Smith is a relentless fund-raiser, every ounce of his energy poured into increasing food security. He often does not have a dollar in his pocket and lives on little more than faith. A quiet hero who shuns the recognition he deserves, he went from trying to help feed a nation to reminding us that if we grow what we eat and eat what we grow, we will not only reduce our $1.1 billion food import bill, but live healthier lives enriching our diet with the tomatoes, lettuce, carrots, potatoes, limes, guava, spinach, avocados and more that we grow in our yards.

It often takes a single soul to jumpstart a movement that has been rumbling underground for a very long time. The pandemic that caught our food store, pharmacy and even baby formula shelves with their pants down as it hit the supply chain woke us up from the reverie that whatever we needed would be available when and where we needed. The slow resumption of availability brought with it an increase in prices that was a double whammy. Then we saw more suffering because attention to routine health matters and maintenance dropped off during the COVID lockdowns, restrictions and related fears of mingling or some medical offices not accepting routine visits. A lack of check-ups led to worsening conditions. Supply starvation, high prices, poor health results – a formula that a harbinger of change and along comes ADO and the relentless Philip Smith joining forces with the committed Rev. Pat Paul.

Together, the signs of a need for change and the people who were the driving forces behind it combined to help all of us find ourselves again not just with sand between our toes, but soil between our fingers and the fruits of our labour on our table.

Backyard farming is here, possibly the hottest new hobby in the country, and community farming is coming next.

Within months, we will see the first of several small holistic green markets. Thanks, Philip Smith and Rev.
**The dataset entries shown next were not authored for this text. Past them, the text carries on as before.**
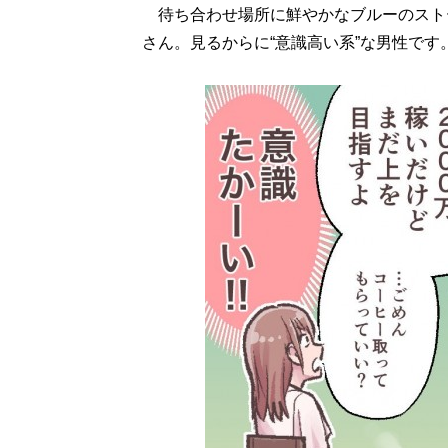
待ち合わせ場所に鮮やかなブルーのスト
さん。見るからに“意識高い系”な男性です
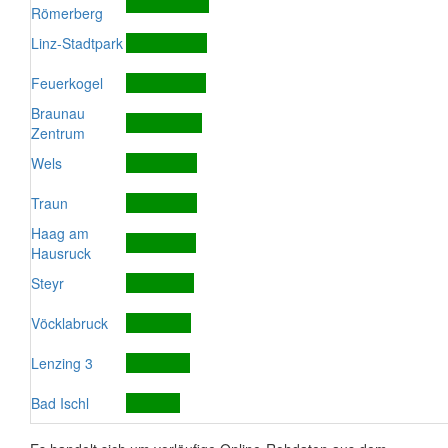
Römerberg
Linz-Stadtpark
Feuerkogel
Braunau
Zentrum
Wels
Traun
Haag am
Hausruck
Steyr
Vöcklabruck
Lenzing 3
Bad Ischl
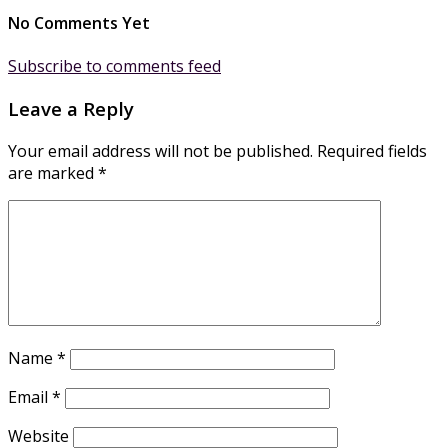
No Comments Yet
Subscribe to comments feed
Leave a Reply
Your email address will not be published.
Required fields
are marked
*
Name
*
Email
*
Website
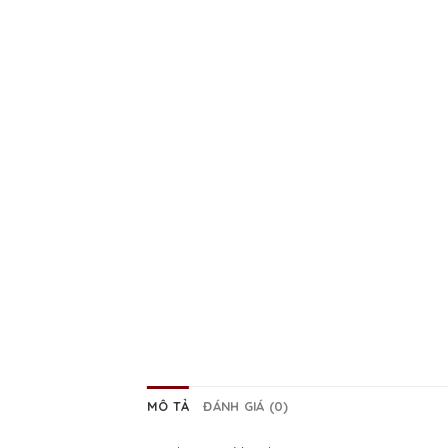
MÔ TẢ
ĐÁNH GIÁ (0)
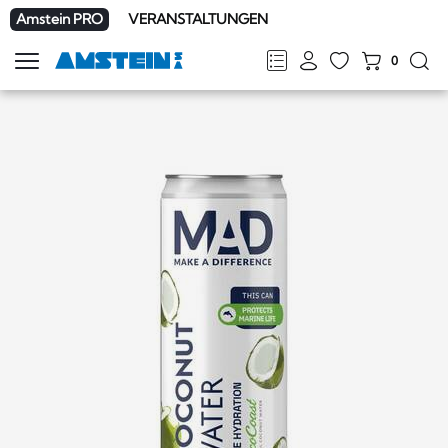
Amstein PRO
VERANSTALTUNGEN
0
Navigation
zeigen
FR
DE
EN
IT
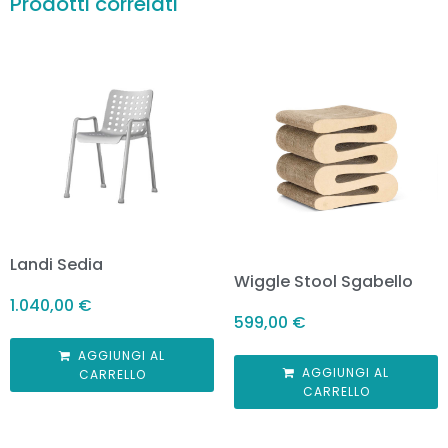
Prodotti correlati
Landi Sedia
Wiggle Stool Sgabello
1.040,00
€
599,00
€
AGGIUNGI AL
AGGIUNGI AL
CARRELLO
CARRELLO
Pat Paul for reminding us that sometimes, the very best treasure can be found in our own backyard. All we have to do is till the soil.

A LOOK BACK AT AGRICULTURE IN AN UNLIKELY SOURCE – PAUL THOMPSON, POLICING THE BAHAMAS 1951 AND BEYOND

It’s the least likely place to find a discussion about agriculture but if you wanted to know how well The Bahamas fed itself before commercial farming in the Family Islands hit a wall, just pick up a copy of Paul Thompson’s latest book, Policing The Bahamas 1951 and Beyond. Thompson, you will recall, was a senior police superintendent who served on the Royal Bahamas Police Force for 30 years but to this day remains the voice of wisdom in policing that other officers and the public listen to.

There on pages 270-71 of the book that strays in places from law enforcement (as if Thompson just needed to share information he had been gathering) is a summary of the many farms that helped keep The Bahamas healthier.

From the pineapple plantation of South Eleuthera owned by the Bakers and Sawyers to the Hatchet Bay dairy, chicken and eggs farm that supplied New Providence, from US-based SML Farms operating in Andros and Abaco to the Abaco Sugar Cane Factory & Plantation to the canning of tomatoes in Cat Island, we were a farming nation.

Maybe Thompson included it in his treatise on policing because he felt its demise was criminal.